Eight provinces and territories in Canada, including Ontario, have apology legislation. In 2009, Ontario implemented an Apology Act. This legislation assures healthcare providers that an apology cannot be seen as an admission of liability, and cannot be used in court proceedings to prove or disprove liability.
How to Apologize
In general, an apology should be offered at every stage of the disclosure process. Both the Canadian Medical Protective Association (CMPA) and the Canadian Patient Safety Institute (CPSI) recommend following many of the same practices as you would with disclosure—the two go hand-in-hand (see here and here).
- An apology should be a sincere expression of regret, delivered in a respectful and caring manner.
- Apologize in a private and comfortable setting.
- Make sure you have enough time to listen and address any questions and concerns.
- Be clear about what you are apologizing for. When an event first occurs, it’s okay to say, “I’m so sorry this happened. We’re going to try and figure it out.”
- Continue to have similar conversations, with the appropriate people present, throughout the disclosure process.
- Be prepared for negative emotions and feedback. Your apology may not be accepted.

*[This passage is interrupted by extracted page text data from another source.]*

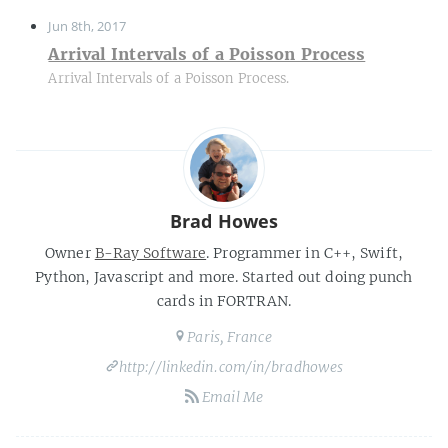
Jun 8th, 2017
Arrival Intervals of a Poisson Process
Arrival Intervals of a Poisson Process.
Brad Howes
Owner
B-Ray Software
. Programmer in C++, Swift,
Python, Javascript and more. Started out doing punch
cards in FORTRAN.
Paris, France
http://linkedin.com/in/bradhowes
Email Me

- Understand that apologizing is difficult to do, but necessary and worthwhile for the patient’s or family’s emotional healing, and for your own.
Get Help and Support
For most healthcare providers, adverse events take place rarely throughout their careers. And although they may have taken classes on how to handle disclosure and apology, they may feel unprepared when an actual situation arises. It’s important to find help and support when an adverse event occurs in order to understand what you’re required to do, and how best to do it.
Here are some ways to find help:
- Many healthcare organizations have an employee assistance program available to staff.
- Your regulatory college or professional association may have resources.
- Other organizations, such as CPSI provide evidence-based approaches and tactics for apologizing.
The Value of Apologizing
When an apology is done well, everyone involved benefits from it. Patients and families may feel that their trust in the healthcare provider, and in the organization, has been restored; that their dignity has been respected, along with their right to know.
In Apologies and Medical Error, Jennifer Robbennoit writes, “Apologies—statements that acknowledge an error and its consequences, take responsibility, and communicate regret for having caused harm—can decrease blame, decrease anger, increase trust, and improve relationships. Importantly, apologies also have the potential to decrease the risk of a medical malpractice lawsuit and can help settle claims by patients.”
Many healthcare providers find that although an apology was very difficult to make initially, being honest and caring about what happened actually helped to restore their sense of confidence and self-worth.